Cris Guterres é jornalista, empreendedora e sonhadora. Proprietária do Atrium Restaurante, palestra sobre diversidade, motivação e liderança feminina. Sua especialidade é mostrar o quanto somos fortes e podemos mudar, com competência, qualquer situação opressora ao nosso redor.

Cris Guterres

Colunista de Universa

25/05/2021 04h00

"Who Run The World?" A resposta nós já sabemos: girls. Beyoncé foi uma das mulheres que nos convenceram da nossa força para comandar o mundo cantando este refrão de maneira explosiva. A nova série da plataforma Starzplay, disponível no Brasil pela Amazon Prime, leva o mesmo nome da canção: "Run The World".

Escrita por Leigh Davenport e produzida por Yvette Lee Bowser, a trama é protagonizada por amigas que se divertem, vivem conflitos, ascendem profissionalmente, amam, traem, são traídas e se jogam em suas aventuras tendo a cidade de Nova Iorque como cenário. Alguma semelhança deste roteiro com a icônica série dos anos 90 "Sex And The City"? Muitas.

Mas, para além das semelhanças, são quatro mulheres negras. Lindas, glamurosas e ambiciosas de 30 e poucos anos, elas vão tentando conquistar o mundo. Whitney (Amber Stevens West) está prestes a se casar, mas suas dúvidas sobre seu relacionamento a levam a conhecer um outro homem. Sondi (Corbin Reid) é uma estudante de doutorado que vive há anos um romance escondido com seu orientador. Ella (Andrea Bordeaux) tenta se reerguer após o fracasso do lançamento do seu primeiro livro e uma separação dolorosa, enquanto Renee (Bresha Webb) está em conflito no casamento por não concordar com as escolhas profissionais do marido.

No cenário, o bairro negro do Harlem — que sou suspeita para falar qualquer coisa. Quando me perguntam qual é a minha cidade favorita no mundo, eu respondo Harlem. Meu amor por Nova Iorque é imenso por conta das descobertas de identidade e liberdade que fiz neste lugar.

Quando, na primeira cena da série, as quatro amigas se divertem em uma animada noite no Red Rooster, a minha memória me teletransportou ao número 310 da Lenoxx Avenue e eu me senti nas intermináveis noites que tive neste restaurante ao lado da minha amiga Elis Clementino.

Não seria nada de novo no entretenimento televisivo, não fosse o fato de que nós, mulheres negras brasileiras, não termos acesso a programas assim aqui no Brasil.

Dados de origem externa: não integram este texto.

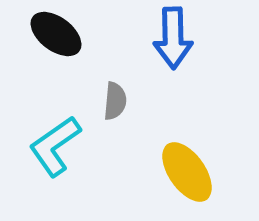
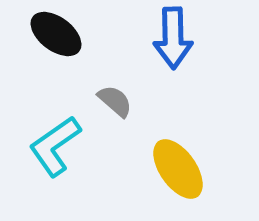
gray semicircle: rotated 54 degrees counterclockwise
yellow ellipse: moved 9 px left, 3 px up
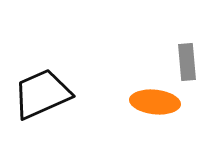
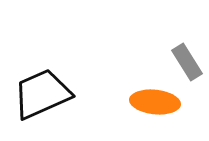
gray rectangle: rotated 27 degrees counterclockwise
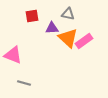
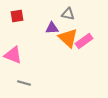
red square: moved 15 px left
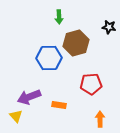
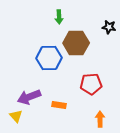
brown hexagon: rotated 15 degrees clockwise
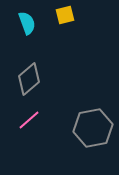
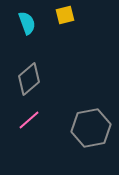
gray hexagon: moved 2 px left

Acompanhar mulheres negras enquanto personagens principais em uma trama em que nossos anseios, desejos, dúvidas e desafios estão no centro da tela é um sonho que só conseguimos realizar assistindo a produções americanas

Uma história leve, nenhuma revolução política, nenhuma tentativa de mudar o status quo por meio de umas horas na frente da televisão. "Run The World" é, na verdade, uma série para te levar para fora de todos os horrores que estamos vivendo na atualidade. É assistir para se distrair, se encantar com os figurinos intensos e maravilhosos de Patricia Field, que aliás, também foi a figurinista de "Sex and The City".

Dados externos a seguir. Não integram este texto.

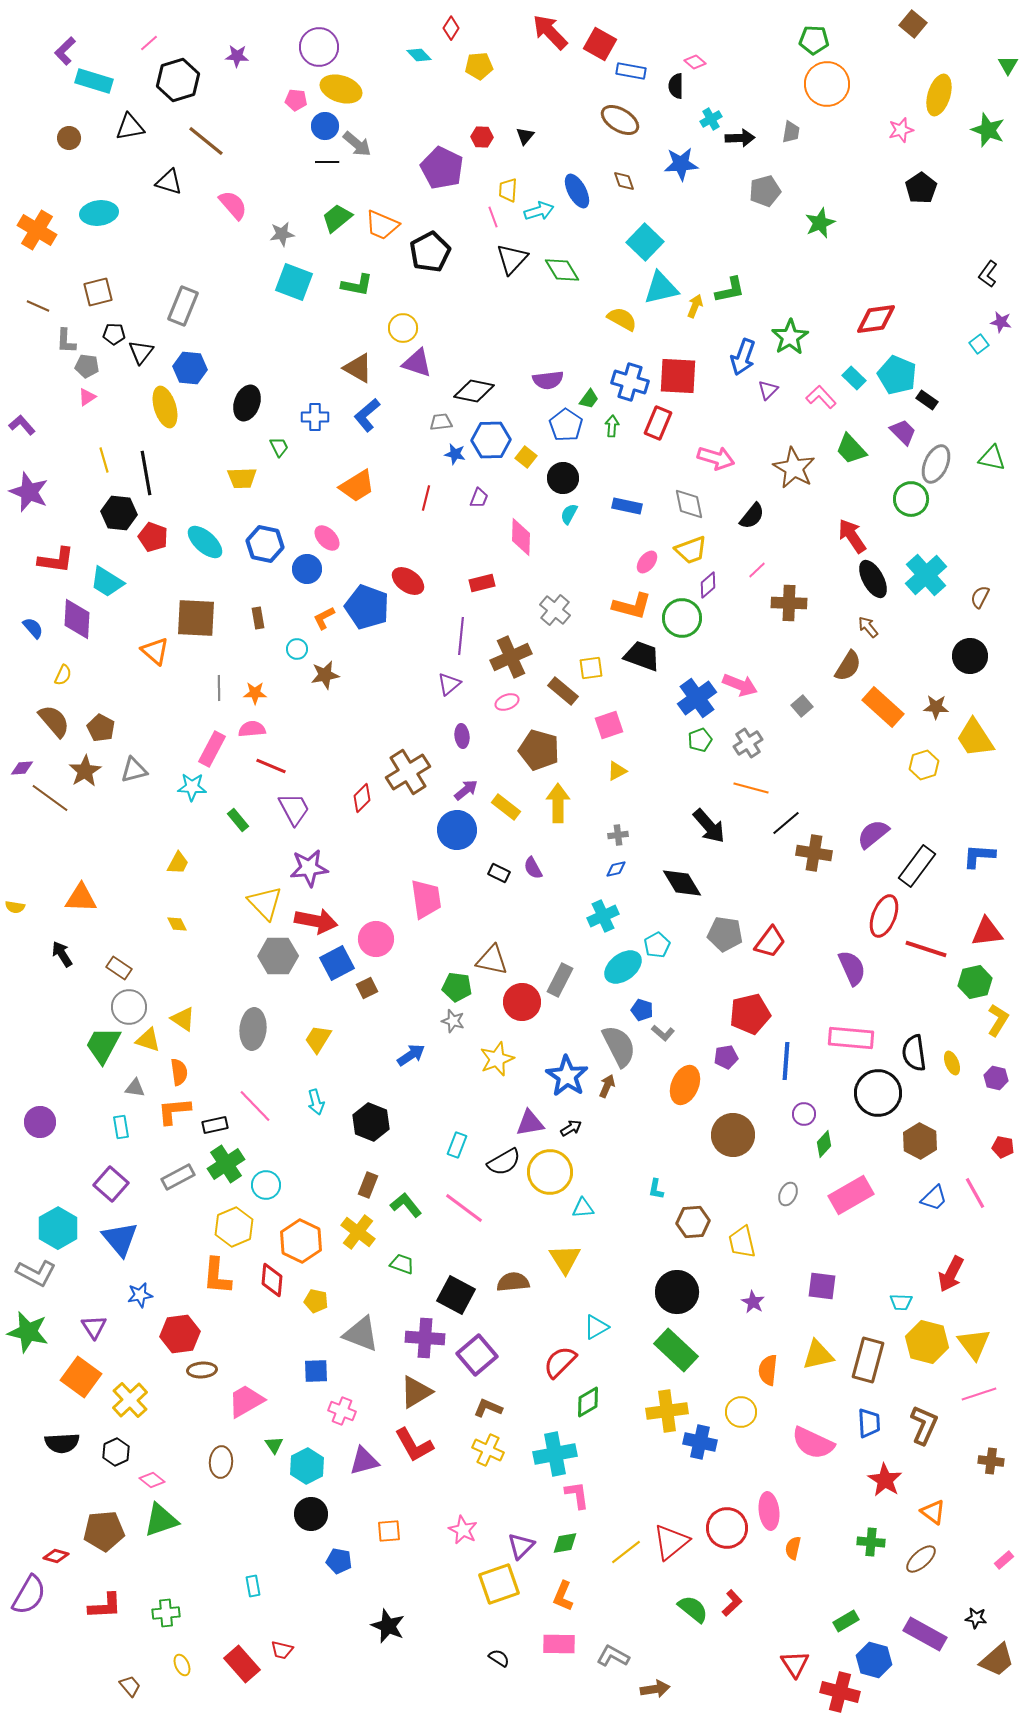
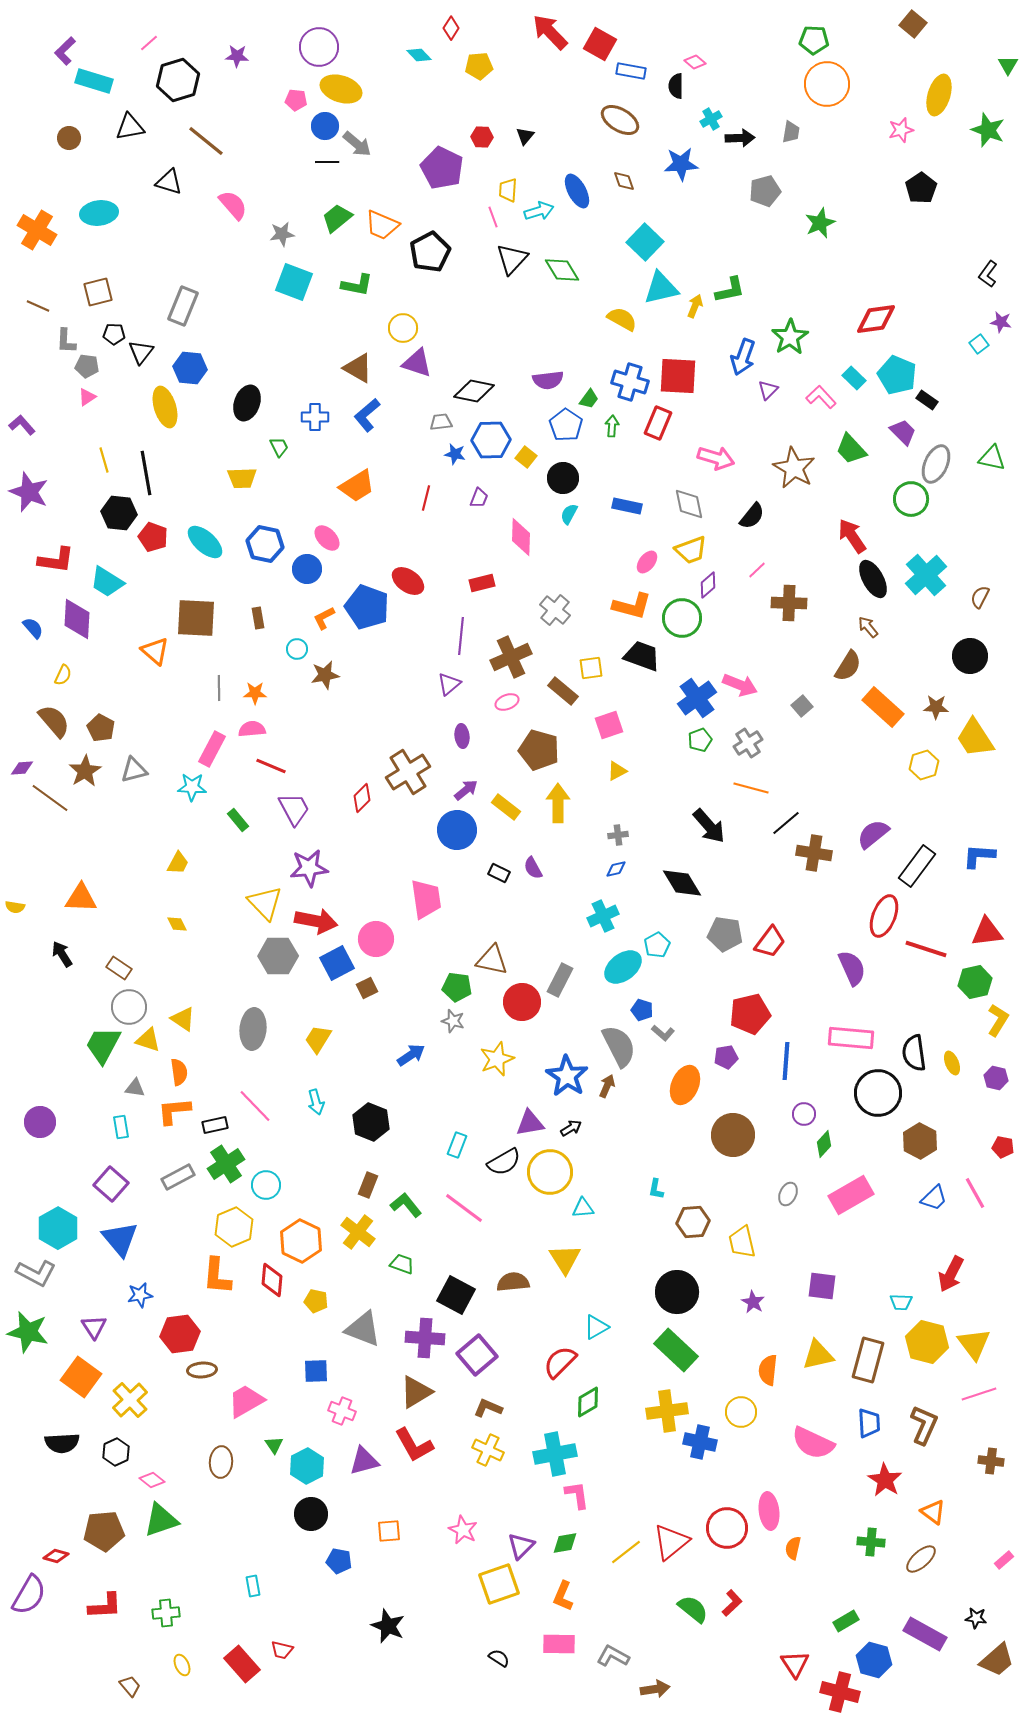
gray triangle at (361, 1334): moved 2 px right, 5 px up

É para você assistir sem ter que pensar em nada além do que um bom motivo para conhecer Nova Iorque e se hospedar no Harlem, assim que brasileiro deixar de ser persona non grata pelo mundo

Se você for uma mulher negra entre 20 e 40 anos, com uma vida financeira equilibrada, é uma bela oportunidade de se sentir representada pelas histórias que cada uma das personagens vive no dia a dia.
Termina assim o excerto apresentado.